━━━━━ The data

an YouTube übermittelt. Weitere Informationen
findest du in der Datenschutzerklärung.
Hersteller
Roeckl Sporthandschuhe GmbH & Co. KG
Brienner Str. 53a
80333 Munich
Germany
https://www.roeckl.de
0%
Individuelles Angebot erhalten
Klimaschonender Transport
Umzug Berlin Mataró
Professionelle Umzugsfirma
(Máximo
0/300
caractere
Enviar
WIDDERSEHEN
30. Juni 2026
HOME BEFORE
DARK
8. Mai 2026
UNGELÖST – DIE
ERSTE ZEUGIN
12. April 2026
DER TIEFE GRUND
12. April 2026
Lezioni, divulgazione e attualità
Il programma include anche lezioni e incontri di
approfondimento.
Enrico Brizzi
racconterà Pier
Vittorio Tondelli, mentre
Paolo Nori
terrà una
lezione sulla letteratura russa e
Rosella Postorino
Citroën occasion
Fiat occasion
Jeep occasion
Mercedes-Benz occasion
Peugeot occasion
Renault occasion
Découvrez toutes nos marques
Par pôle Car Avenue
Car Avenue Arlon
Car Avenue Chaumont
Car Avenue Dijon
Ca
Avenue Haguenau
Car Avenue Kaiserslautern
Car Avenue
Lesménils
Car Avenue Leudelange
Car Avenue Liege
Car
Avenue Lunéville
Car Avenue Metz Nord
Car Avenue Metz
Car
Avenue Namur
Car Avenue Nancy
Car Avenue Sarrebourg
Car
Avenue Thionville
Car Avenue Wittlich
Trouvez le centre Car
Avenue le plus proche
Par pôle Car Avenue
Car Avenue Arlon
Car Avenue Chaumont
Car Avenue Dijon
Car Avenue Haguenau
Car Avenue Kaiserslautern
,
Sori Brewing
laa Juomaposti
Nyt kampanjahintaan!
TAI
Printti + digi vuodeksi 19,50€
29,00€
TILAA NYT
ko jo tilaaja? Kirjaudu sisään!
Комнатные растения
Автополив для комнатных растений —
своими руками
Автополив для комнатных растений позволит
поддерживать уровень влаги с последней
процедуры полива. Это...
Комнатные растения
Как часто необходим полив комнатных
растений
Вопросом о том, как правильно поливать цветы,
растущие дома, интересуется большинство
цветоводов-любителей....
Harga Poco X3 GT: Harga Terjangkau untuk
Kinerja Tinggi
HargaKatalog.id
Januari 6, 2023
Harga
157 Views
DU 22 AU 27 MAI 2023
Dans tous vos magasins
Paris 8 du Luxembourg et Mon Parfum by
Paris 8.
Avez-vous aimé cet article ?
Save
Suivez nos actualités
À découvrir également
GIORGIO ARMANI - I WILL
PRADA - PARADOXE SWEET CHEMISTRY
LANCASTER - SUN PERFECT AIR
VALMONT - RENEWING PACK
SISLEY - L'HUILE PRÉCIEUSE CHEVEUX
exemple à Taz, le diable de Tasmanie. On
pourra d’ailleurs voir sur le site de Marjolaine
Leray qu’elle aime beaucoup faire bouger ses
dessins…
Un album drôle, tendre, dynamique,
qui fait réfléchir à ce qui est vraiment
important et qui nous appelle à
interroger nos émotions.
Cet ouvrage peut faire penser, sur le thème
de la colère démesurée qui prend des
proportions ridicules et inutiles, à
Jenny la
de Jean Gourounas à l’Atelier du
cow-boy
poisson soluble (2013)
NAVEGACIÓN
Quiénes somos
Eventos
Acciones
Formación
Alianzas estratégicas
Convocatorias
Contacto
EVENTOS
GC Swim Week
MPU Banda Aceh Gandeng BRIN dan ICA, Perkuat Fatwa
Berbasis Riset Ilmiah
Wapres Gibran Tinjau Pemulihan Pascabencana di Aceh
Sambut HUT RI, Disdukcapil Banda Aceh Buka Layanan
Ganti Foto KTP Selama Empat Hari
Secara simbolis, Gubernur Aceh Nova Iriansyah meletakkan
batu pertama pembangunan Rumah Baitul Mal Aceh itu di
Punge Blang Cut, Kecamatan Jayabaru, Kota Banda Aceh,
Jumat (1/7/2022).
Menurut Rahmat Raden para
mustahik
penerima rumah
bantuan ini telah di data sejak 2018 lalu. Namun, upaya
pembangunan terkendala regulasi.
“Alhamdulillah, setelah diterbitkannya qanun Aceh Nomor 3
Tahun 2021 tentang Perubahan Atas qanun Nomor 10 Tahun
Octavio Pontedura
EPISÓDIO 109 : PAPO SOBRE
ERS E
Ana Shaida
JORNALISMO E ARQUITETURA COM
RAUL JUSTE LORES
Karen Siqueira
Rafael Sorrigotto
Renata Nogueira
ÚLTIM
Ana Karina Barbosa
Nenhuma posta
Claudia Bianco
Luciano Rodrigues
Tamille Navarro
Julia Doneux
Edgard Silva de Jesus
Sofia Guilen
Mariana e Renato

━━━━━━━━━━

=== What the task asks ===
Copy out the records above without altering anything.

=== Task solution ===
an YouTube übermittelt. Weitere Informationen
findest du in der Datenschutzerklärung.
Hersteller
Roeckl Sporthandschuhe GmbH & Co. KG
Brienner Str. 53a
80333 Munich
Germany
https://www.roeckl.de
0%
Individuelles Angebot erhalten
Klimaschonender Transport
Umzug Berlin Mataró
Professionelle Umzugsfirma
(Máximo
0/300
caractere
Enviar
WIDDERSEHEN
30. Juni 2026
HOME BEFORE
DARK
8. Mai 2026
UNGELÖST – DIE
ERSTE ZEUGIN
12. April 2026
DER TIEFE GRUND
12. April 2026
Lezioni, divulgazione e attualità
Il programma include anche lezioni e incontri di
approfondimento.
Enrico Brizzi
racconterà Pier
Vittorio Tondelli, mentre
Paolo Nori
terrà una
lezione sulla letteratura russa e
Rosella Postorino
Citroën occasion
Fiat occasion
Jeep occasion
Mercedes-Benz occasion
Peugeot occasion
Renault occasion
Découvrez toutes nos marques
Par pôle Car Avenue
Car Avenue Arlon
Car Avenue Chaumont
Car Avenue Dijon
Ca
Avenue Haguenau
Car Avenue Kaiserslautern
Car Avenue
Lesménils
Car Avenue Leudelange
Car Avenue Liege
Car
Avenue Lunéville
Car Avenue Metz Nord
Car Avenue Metz
Car
Avenue Namur
Car Avenue Nancy
Car Avenue Sarrebourg
Car
Avenue Thionville
Car Avenue Wittlich
Trouvez le centre Car
Avenue le plus proche
Par pôle Car Avenue
Car Avenue Arlon
Car Avenue Chaumont
Car Avenue Dijon
Car Avenue Haguenau
Car Avenue Kaiserslautern
,
Sori Brewing
laa Juomaposti
Nyt kampanjahintaan!
TAI
Printti + digi vuodeksi 19,50€
29,00€
TILAA NYT
ko jo tilaaja? Kirjaudu sisään!
Комнатные растения
Автополив для комнатных растений —
своими руками
Автополив для комнатных растений позволит
поддерживать уровень влаги с последней
процедуры полива. Это...
Комнатные растения
Как часто необходим полив комнатных
растений
Вопросом о том, как правильно поливать цветы,
растущие дома, интересуется большинство
цветоводов-любителей....
Harga Poco X3 GT: Harga Terjangkau untuk
Kinerja Tinggi
HargaKatalog.id
Januari 6, 2023
Harga
157 Views
DU 22 AU 27 MAI 2023
Dans tous vos magasins
Paris 8 du Luxembourg et Mon Parfum by
Paris 8.
Avez-vous aimé cet article ?
Save
Suivez nos actualités
À découvrir également
GIORGIO ARMANI - I WILL
PRADA - PARADOXE SWEET CHEMISTRY
LANCASTER - SUN PERFECT AIR
VALMONT - RENEWING PACK
SISLEY - L'HUILE PRÉCIEUSE CHEVEUX
exemple à Taz, le diable de Tasmanie. On
pourra d’ailleurs voir sur le site de Marjolaine
Leray qu’elle aime beaucoup faire bouger ses
dessins…
Un album drôle, tendre, dynamique,
qui fait réfléchir à ce qui est vraiment
important et qui nous appelle à
interroger nos émotions.
Cet ouvrage peut faire penser, sur le thème
de la colère démesurée qui prend des
proportions ridicules et inutiles, à
Jenny la
de Jean Gourounas à l’Atelier du
cow-boy
poisson soluble (2013)
NAVEGACIÓN
Quiénes somos
Eventos
Acciones
Formación
Alianzas estratégicas
Convocatorias
Contacto
EVENTOS
GC Swim Week
MPU Banda Aceh Gandeng BRIN dan ICA, Perkuat Fatwa
Berbasis Riset Ilmiah
Wapres Gibran Tinjau Pemulihan Pascabencana di Aceh
Sambut HUT RI, Disdukcapil Banda Aceh Buka Layanan
Ganti Foto KTP Selama Empat Hari
Secara simbolis, Gubernur Aceh Nova Iriansyah meletakkan
batu pertama pembangunan Rumah Baitul Mal Aceh itu di
Punge Blang Cut, Kecamatan Jayabaru, Kota Banda Aceh,
Jumat (1/7/2022).
Menurut Rahmat Raden para
mustahik
penerima rumah
bantuan ini telah di data sejak 2018 lalu. Namun, upaya
pembangunan terkendala regulasi.
“Alhamdulillah, setelah diterbitkannya qanun Aceh Nomor 3
Tahun 2021 tentang Perubahan Atas qanun Nomor 10 Tahun
Octavio Pontedura
EPISÓDIO 109 : PAPO SOBRE
ERS E
Ana Shaida
JORNALISMO E ARQUITETURA COM
RAUL JUSTE LORES
Karen Siqueira
Rafael Sorrigotto
Renata Nogueira
ÚLTIM
Ana Karina Barbosa
Nenhuma posta
Claudia Bianco
Luciano Rodrigues
Tamille Navarro
Julia Doneux
Edgard Silva de Jesus
Sofia Guilen
Mariana e Renato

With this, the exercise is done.